This delayed queue is configured with a x-dead-letter-exchange of the original exchange, x-dead-letter-routing-key of the original routing key, and x-message-ttl of 60,000. With this configuration, RabbitMQ handles the timeout automatically. When the message expires from the -1m queue, RabbitMQ sends it back to the exchange and it gets routed to the intended queue by the pre-existing bindings.

The framework expects all messages to be in an "envelope" of JSON which lets us annotate the jobs. When we mark a job for retry, we also increment an "attempt-count" attribute in the JSON. The workers can them implement their own "retry N times" policies.

I haven't thought about how this would work if we were using topic exchanges. We are only using direct at the moment.

I wrote a similar system for C# - we had three queues per application, work, delay, and error. In our system, the deferred queue used per-message TTLs that would push messages back onto the work queue.
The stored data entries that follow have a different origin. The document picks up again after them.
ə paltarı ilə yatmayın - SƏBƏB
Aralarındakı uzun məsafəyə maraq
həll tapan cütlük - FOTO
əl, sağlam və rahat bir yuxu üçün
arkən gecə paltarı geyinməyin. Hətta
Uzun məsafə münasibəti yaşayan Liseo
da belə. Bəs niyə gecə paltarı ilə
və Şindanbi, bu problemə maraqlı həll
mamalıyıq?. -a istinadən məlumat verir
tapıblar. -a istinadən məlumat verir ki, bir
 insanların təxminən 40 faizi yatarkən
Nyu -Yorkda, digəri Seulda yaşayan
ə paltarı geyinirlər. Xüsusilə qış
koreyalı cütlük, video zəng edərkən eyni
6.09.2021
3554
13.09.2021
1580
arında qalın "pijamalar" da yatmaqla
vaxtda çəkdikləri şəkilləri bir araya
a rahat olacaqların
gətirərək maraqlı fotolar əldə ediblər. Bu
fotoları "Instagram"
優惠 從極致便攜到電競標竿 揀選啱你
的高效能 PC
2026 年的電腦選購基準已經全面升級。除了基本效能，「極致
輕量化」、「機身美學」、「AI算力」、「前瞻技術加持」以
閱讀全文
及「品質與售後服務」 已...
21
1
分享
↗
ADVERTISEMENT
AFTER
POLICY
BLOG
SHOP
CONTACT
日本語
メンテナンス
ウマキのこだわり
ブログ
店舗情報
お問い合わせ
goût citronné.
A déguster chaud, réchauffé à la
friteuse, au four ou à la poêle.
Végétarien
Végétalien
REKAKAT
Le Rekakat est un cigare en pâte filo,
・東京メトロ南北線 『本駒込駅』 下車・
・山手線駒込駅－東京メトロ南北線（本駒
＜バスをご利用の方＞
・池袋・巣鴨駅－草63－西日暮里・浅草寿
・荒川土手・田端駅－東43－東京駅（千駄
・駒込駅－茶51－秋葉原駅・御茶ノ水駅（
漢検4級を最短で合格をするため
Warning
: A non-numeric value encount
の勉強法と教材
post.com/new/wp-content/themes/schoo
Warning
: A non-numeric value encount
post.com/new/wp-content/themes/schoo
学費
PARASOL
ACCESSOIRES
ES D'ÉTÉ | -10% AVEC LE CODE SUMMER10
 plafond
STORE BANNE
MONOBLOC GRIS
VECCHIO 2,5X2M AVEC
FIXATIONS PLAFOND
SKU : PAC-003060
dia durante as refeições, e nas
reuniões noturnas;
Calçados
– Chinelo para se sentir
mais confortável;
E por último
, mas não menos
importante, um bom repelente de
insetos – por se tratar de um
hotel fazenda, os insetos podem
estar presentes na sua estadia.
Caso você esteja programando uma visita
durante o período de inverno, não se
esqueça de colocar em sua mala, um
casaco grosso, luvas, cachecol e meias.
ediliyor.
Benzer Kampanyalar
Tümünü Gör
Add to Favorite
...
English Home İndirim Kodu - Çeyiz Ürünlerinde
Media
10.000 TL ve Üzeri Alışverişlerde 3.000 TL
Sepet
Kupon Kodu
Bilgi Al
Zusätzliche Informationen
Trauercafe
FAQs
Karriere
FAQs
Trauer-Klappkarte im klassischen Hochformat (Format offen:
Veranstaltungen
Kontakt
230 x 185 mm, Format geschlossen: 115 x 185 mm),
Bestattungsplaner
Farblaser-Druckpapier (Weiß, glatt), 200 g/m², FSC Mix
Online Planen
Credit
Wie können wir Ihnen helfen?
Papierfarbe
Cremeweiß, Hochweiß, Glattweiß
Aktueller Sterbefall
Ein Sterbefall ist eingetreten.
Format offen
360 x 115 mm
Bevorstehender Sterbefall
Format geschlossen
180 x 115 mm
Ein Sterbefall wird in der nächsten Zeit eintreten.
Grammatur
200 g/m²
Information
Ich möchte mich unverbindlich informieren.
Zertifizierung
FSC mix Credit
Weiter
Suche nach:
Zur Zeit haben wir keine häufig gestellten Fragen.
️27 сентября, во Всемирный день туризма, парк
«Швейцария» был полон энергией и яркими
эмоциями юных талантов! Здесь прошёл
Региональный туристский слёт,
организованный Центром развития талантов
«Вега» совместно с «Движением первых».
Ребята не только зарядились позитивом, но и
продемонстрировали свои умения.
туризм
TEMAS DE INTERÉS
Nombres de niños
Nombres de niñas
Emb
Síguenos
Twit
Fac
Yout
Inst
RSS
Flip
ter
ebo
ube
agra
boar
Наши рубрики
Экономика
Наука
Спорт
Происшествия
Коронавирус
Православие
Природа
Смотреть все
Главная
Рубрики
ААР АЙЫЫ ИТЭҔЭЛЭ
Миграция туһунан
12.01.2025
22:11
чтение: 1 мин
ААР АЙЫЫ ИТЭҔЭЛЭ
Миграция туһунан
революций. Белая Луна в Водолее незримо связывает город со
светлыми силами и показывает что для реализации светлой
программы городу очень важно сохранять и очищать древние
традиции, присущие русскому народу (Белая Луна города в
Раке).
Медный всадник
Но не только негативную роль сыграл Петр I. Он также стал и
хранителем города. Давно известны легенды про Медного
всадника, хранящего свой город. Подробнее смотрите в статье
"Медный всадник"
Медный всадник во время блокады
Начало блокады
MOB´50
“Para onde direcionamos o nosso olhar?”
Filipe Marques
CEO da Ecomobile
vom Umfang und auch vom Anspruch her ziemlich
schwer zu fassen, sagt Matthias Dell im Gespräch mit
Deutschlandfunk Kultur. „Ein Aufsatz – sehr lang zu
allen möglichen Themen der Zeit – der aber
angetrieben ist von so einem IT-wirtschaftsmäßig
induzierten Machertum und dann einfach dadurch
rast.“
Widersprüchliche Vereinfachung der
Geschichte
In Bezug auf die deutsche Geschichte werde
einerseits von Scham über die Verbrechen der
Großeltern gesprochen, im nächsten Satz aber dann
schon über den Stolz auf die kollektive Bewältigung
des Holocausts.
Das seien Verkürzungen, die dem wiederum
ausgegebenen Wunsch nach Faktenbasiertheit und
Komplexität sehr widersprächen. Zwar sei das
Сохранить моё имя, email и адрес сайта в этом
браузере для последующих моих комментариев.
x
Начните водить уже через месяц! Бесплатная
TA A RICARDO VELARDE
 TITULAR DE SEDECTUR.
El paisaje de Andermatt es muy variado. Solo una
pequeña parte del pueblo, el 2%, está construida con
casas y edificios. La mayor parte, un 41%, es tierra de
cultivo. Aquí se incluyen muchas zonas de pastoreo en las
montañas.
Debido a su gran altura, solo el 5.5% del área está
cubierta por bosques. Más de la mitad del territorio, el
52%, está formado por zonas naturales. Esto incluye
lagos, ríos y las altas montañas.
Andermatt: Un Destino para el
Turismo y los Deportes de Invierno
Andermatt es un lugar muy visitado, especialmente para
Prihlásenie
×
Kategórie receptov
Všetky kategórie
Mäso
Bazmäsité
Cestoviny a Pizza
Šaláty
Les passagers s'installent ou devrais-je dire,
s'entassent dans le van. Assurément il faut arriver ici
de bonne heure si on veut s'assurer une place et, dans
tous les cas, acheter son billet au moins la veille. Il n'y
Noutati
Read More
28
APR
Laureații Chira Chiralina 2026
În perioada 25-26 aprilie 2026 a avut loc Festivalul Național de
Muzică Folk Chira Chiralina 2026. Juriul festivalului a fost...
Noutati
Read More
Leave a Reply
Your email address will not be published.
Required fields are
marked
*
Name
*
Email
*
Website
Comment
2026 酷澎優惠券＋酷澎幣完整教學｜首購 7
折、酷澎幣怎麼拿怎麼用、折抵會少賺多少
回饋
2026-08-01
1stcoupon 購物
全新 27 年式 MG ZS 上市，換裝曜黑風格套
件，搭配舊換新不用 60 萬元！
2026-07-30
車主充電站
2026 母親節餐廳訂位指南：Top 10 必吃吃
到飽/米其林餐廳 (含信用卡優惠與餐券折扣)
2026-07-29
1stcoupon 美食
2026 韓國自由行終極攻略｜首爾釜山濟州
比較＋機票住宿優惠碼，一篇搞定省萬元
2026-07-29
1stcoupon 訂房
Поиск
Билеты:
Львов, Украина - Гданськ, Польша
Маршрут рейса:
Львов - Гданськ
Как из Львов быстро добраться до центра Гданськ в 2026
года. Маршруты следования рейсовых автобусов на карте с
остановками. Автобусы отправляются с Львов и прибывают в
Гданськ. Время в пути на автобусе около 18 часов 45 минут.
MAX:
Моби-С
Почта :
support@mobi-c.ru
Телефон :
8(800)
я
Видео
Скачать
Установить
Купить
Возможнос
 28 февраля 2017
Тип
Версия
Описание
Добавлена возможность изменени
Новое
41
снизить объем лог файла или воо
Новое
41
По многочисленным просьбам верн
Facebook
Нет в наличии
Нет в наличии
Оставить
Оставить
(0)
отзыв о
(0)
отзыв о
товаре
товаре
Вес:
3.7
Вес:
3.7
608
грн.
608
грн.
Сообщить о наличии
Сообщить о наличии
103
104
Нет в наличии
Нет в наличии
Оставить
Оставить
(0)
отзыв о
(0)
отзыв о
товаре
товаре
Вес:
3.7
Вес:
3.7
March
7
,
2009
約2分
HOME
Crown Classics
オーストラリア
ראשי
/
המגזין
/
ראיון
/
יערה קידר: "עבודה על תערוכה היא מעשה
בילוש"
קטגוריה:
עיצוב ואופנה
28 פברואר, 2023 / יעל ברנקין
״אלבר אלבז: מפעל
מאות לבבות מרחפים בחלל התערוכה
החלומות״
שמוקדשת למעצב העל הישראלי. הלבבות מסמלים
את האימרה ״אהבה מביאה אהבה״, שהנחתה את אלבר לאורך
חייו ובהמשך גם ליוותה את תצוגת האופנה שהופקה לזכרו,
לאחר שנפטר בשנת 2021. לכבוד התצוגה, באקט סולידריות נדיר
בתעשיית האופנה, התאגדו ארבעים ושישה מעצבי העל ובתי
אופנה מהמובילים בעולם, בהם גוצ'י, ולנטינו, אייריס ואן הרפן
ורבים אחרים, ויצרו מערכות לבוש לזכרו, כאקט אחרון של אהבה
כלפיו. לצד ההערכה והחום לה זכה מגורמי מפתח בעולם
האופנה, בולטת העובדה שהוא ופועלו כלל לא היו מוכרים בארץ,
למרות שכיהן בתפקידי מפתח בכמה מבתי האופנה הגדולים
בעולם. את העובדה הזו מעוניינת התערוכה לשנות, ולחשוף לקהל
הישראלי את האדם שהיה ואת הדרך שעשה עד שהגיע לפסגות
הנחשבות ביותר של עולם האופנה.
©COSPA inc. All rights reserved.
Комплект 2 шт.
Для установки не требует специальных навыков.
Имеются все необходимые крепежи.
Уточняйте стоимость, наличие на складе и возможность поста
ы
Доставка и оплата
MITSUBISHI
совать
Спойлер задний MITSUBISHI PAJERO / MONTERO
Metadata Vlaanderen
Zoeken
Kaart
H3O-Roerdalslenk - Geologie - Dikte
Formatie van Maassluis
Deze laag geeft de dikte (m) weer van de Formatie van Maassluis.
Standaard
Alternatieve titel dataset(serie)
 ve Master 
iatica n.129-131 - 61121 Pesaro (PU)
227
This allowed us to inspect the deferred and error queues while the application was running.
Thanks for posting this. Some of these ideas could work very nicely in hutch.
No problem. Frustratingly, people rarely seem to talk about how they use RabbitMQ in practice. Also, there are a lot of things that are still a mystery to me (for example, best practices for dealing with things like server shutdowns, or what to do when a NACK "fails", etc).

I need to poke around Hutch and steal some ideas for an RPC implementation. We're just using fire-and-forget type work for now, but I'd love to be able to use RabbitMQ w/anonymous reply queues as a workaround for PHP not being able to do asynchronous RPCs.